Nope. There are people in the UK who try to do this too. There’s been a whole series of “manufactured reality” series based on gormless people in various parts of the country generally misbehaving for attention (“Desperate Scousewives”, anyone?). The “brand leader” in creating a brand out of next to nothing (or with next to nothing on) is Katie Price, who started marketing herself as a topless model with unfeasibly enhanced breasts (since reduced), then built a whole living out of getting TV series filmed of her supposed homelife, published a novel over her own name, launched own brand merchandise, and even had a disastrous attempt to become the UK’s representative in the Eurovision Song Contest. All kept bubbling by social media feuds with sundry others.

In her wake are the bargain basement imitators like Josie Cunningham (known to the tabloids as the “NHS boob job scrounger” (don’t ask).

Not exactly.

OP is talking about people who are AAA-list famous, despite a conspicuous lack of any discernible talent.

Many, many years ago, there used to be a category of young women rarely out of the newspapers (in those days) called “starlets”. Few if any ever actually appeared on stage or in movies, they mostly seemed to turn up to be photographed looking glamorous at premieres. I can remember one of whom it was said she would turn up at the opening of an envelope.

nm

I got her muddled with Josie Long in my mind for a few very confusing seconds there! :smiley:

Agree with all this, and for the most part think it’s a good example.

But…
whenever there’s a discussion like this, you get into the grey area of modeling.
I think modeling, even glamour modeling is a “real” job, and Katie Price got famous for being very attractive to lots of men (not me). I would personally draw a line between that and famous-for-being-famous; although her career after page 3 has been just that.

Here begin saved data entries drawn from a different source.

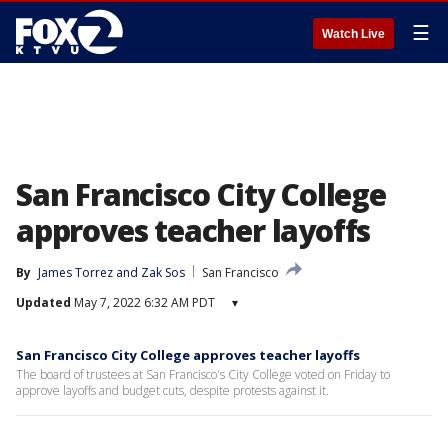
☰
Watch Live
San Francisco City College
approves teacher layoffs
By
James Torrez
 and 
Zak Sos
San Francisco
Updated
May 7, 2022 6:32 AM PDT
▾
San Francisco City College approves teacher layoffs
The board of trustees at San Francisco's City College voted on Friday to
approve layoffs and budget cuts, despite protests against it.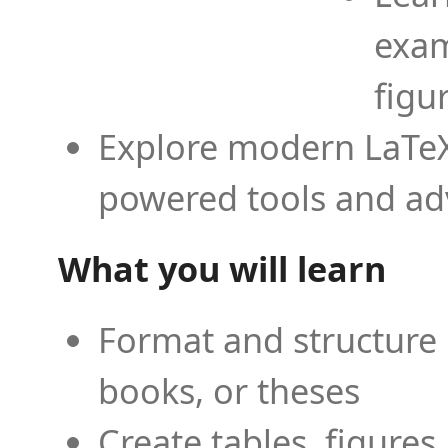
exam
figu
Explore modern LaTeX 
powered tools and ad
What you will learn
Format and structure 
books, or theses
Create tables, figures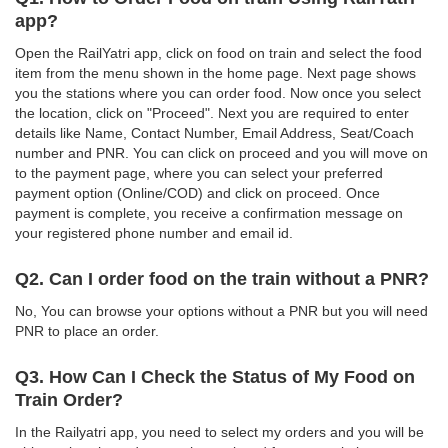
app?
Open the RailYatri app, click on food on train and select the food
item from the menu shown in the home page. Next page shows
you the stations where you can order food. Now once you select
the location, click on "Proceed". Next you are required to enter
details like Name, Contact Number, Email Address, Seat/Coach
number and PNR. You can click on proceed and you will move on
to the payment page, where you can select your preferred
payment option (Online/COD) and click on proceed. Once
payment is complete, you receive a confirmation message on
your registered phone number and email id.
Q2. Can I order food on the train without a PNR?
No, You can browse your options without a PNR but you will need
PNR to place an order.
Q3. How Can I Check the Status of My Food on
Train Order?
In the Railyatri app, you need to select my orders and you will be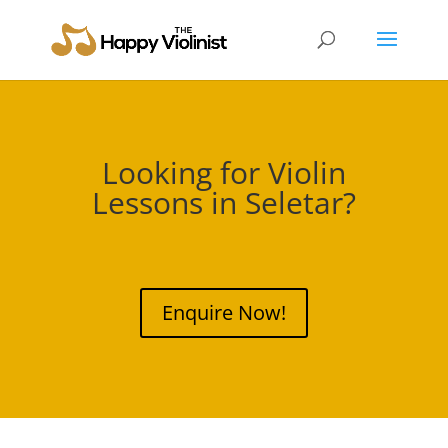
Looking for Violin
Lessons in
Seletar
?
Enquire Now!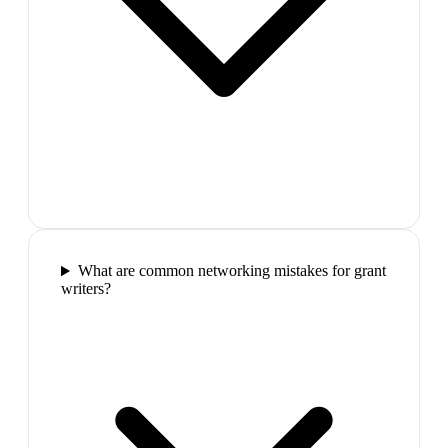
What are common networking mistakes for grant
writers?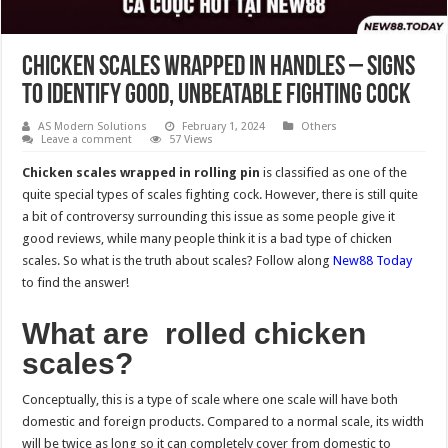
Chicken Scales Wrapped in Handles – Signs
to Identify Good, Unbeatable Fighting Cock
AS Modern Solutions
February 1, 2024
Others
Leave a comment
57 Views
Chicken scales wrapped in rolling pin
is classified as one of the
quite special types of scales fighting cock. However, there is still quite
a bit of controversy surrounding this issue as some people give it
good reviews, while many people think it is a bad type of chicken
scales. So what is the truth about scales? Follow along
New88 Today
to find the answer!
What are rolled chicken
scales?
Conceptually, this is a type of scale where one scale will have both
domestic and foreign products. Compared to a normal scale, its width
will be twice as long so it can completely cover from domestic to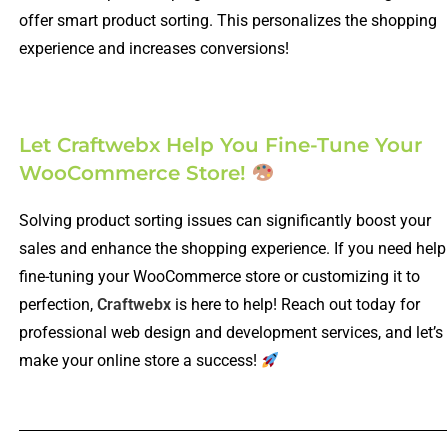
offer smart product sorting. This personalizes the shopping
experience and increases conversions!
Let Craftwebx Help You Fine-Tune Your
WooCommerce Store!
Solving product sorting issues can significantly boost your
sales and enhance the shopping experience. If you need help
fine-tuning your WooCommerce store or customizing it to
perfection,
Craftwebx
is here to help! Reach out today for
professional web design and development services, and let’s
make your online store a success!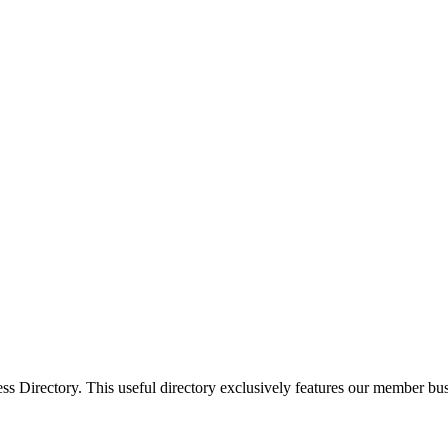
Directory. This useful directory exclusively features our member busi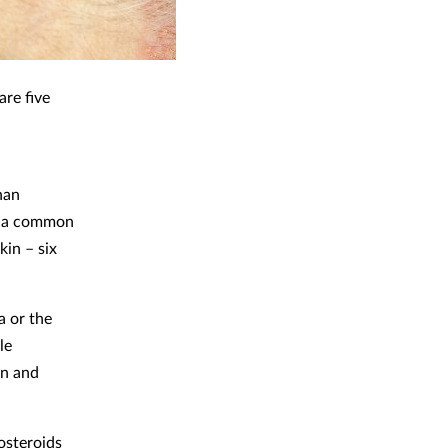
are five
han
 – a common
kin – six
a or the
le
in and
osteroids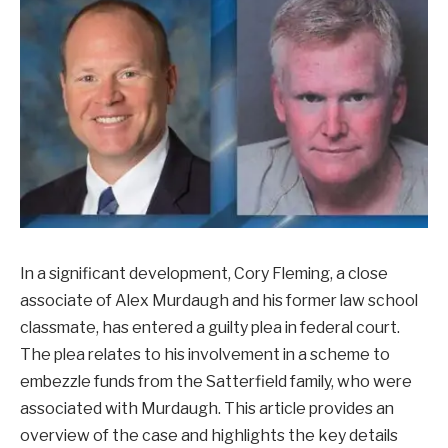
In a significant development, Cory Fleming, a close
associate of Alex Murdaugh and his former law school
classmate, has entered a guilty plea in federal court.
The plea relates to his involvement in a scheme to
embezzle funds from the Satterfield family, who were
associated with Murdaugh. This article provides an
overview of the case and highlights the key details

I loved the anecdote about Katie Price’s book, which was ghostwritten, that she would meet up with the ghostwritters and “Kate re-sits down with it and says, I want it to be this or that, or more powerful, and they just write it into book words.”

If anything, it is a social phenomenon more closely allied with modernity. As is – totally different but first noticed as operating in the American culture – Warhol’s dictum that everyone will be/can be famous for 15 minutes.

Not for the first time though – given OP’s premise, which may also be true – I’m thinking of previously unthinkable social relationships from the 1920s in America, a nation (I think akin only to Japan and Israel in this) where “modern” is adopted or encouraged almost as part of national culture, which then spreads. (Are there tribes in Asia or Africa where people are famous for being famous?)

Now, industrialization of course of engendered novel previously unthinkable social phenomena, and then England was chronologically ahead of the pack.

It may have begun in England, in the late 18th century.

The Duchess of Devonshire, Georgiana Cavendish, began a hat craze that continued for decades. She even made it into a Sherlock Holmes story.

Famous for being famous, indeed.

I’m from Spain. We almost literally only have those.

The UK had Jade Goody, who was famous despite for of having no talent at all, only for being a total bitch on Big Brother.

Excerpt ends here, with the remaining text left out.